Illustration: Mike Pick
One of the highlights of this year’s AAAS meeting (at least to someone following online) was a session called “Watching the Watchmen and Cheering the Heroes: The Science of Superheroes.” At its core was a panel moderated by Jennifer Ouellette, director of the Science and Entertainment Exchange, or SXE, an organization that aims to “bridge the gap” between fiction and non-fiction. Writers and directors get help on source material from scientists, who in turn have an opportunity to connect their areas of expertise with general audiences.
Of the panelists, the one who made the biggest impression outside the science community was Sidney Perkowitz, a physics professor at Emory and a member of SXE. In an effort to bolster the public’s understanding of science and respect for scientists, Perkowitz has developed a highly quotable rule of thumb for their depiction in cinema: “one big scientific blunder in a given film.”
Of course, this rule could be seen as an example of science’s public relations problem. From an insiders’ perspective, this is a professional defending his turf from exploitation and perversion. But from an outsider’s perspective, this is an egghead who only deigns to come down from the ivory tower to throw a wet blanket over the entire concept of fiction. You mean Spiderman catching Mary Jane a second before she hits the pavement would do as much damage as just letting her fall? Where’s the fun in that?
Ouellette gives a recap of the panel at her group blog, Cocktail Party Physics, where she says Perkowitz’s position has been blown out of proportion somewhat. The main idea is consistency and plausibility of the premise, rather than breaking out a protractor every time someone fires a gun, as these guys might. Singled out were the giant bugs of Starship Troopers who would collapse under their own weight, and the instant ice age of The Day After Tomorrow.
Science fiction fans will recognize this as a variant of the “hard versus soft” debate, or as I like to call it, pretty much every conversation I’ve ever had with my colleague Lee Billings. And while I find Perkowitz’s aim of getting the public more interested and knowledgeable about science an eminently laudable goal, as a soft sci-fi devotee, I can’t totally let him off the hook. It seems that he is making two contrary suppositions in his crusade: One, that moviegoers are at risk of being unduly led to believe that the science of the movies is the same as the real world, and two, that moviegoers don’t want to see films that have preposterous relation to real world science.
While those two camps certainly exist, I would imagine that they don’t overlap. I also imagine the second doesn’t include enough people to really influence Hollywood’s decision-making. To wit, Perkowitz’s claim that The Core, a ridiculously implausible movie where Hilary Swank and Aaron Eckhart drill to the center of the planet to save the world from killer sunbeams, “did not make money because people understood the science was so out to lunch.”
The Core made about $74 million; not a huge success, but not a flop either. Compare that to the meager $12 million made by Gattaca, a much better film by any measure and one of Perkowitz’s exemplars of science-done-right cinema. And though Gattaca succeeded artistically and in scientific plausibility, it wasn’t immune from criticism by geneticists and bioethicists who felt that its extreme vision of genetic discrimination was essentially an anti-science message.
On the other extreme is Avatar, which is now easily the most successful film ever made and nothing one might mistake for a textbook supplement. It’s not alone at the top of the box-office charts, either: about two-fifth’s of the all-time top 50 are obviously science-fiction, with another handful on the border. These big earners include such highly scientifical works such as Independence Day and both Transformers movies.

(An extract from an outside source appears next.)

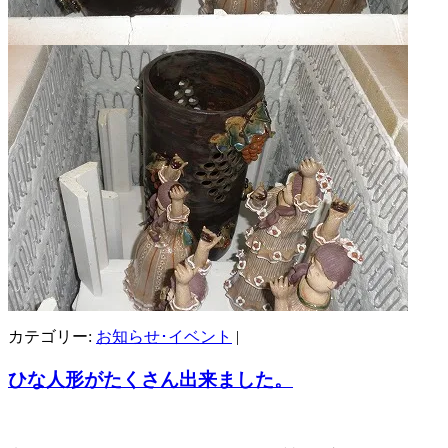
カテゴリー:
お知らせ･イベント
|
ひな人形がたくさん出来ました。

But maybe there is hope buried in those statistics. Despite the compound scientific impossibilities inherent in its premise, Avatar is a movie about science, whereas Independence Day and its ilk are movies about blowing things up. After watching Avatar, one can talk about the scientist’s role in the technological dichotomy inherent to colonialism without getting into the economics of shipping magic rocks four light-years to hit quarterly profit targets. Likewise, as Perkowitz suggests, was The Day After Tomorrow a “teachable moment” on climate change, even if it got the science totally wrong.
It’s those kinds of movies—or television shows, or video games—that scientists have the potential for the return on investment. But don’t miss the forest for the trees; if it takes giant blue aliens or a glacier crushing New York City to make people watch a movie about ecology, we can work on the details later.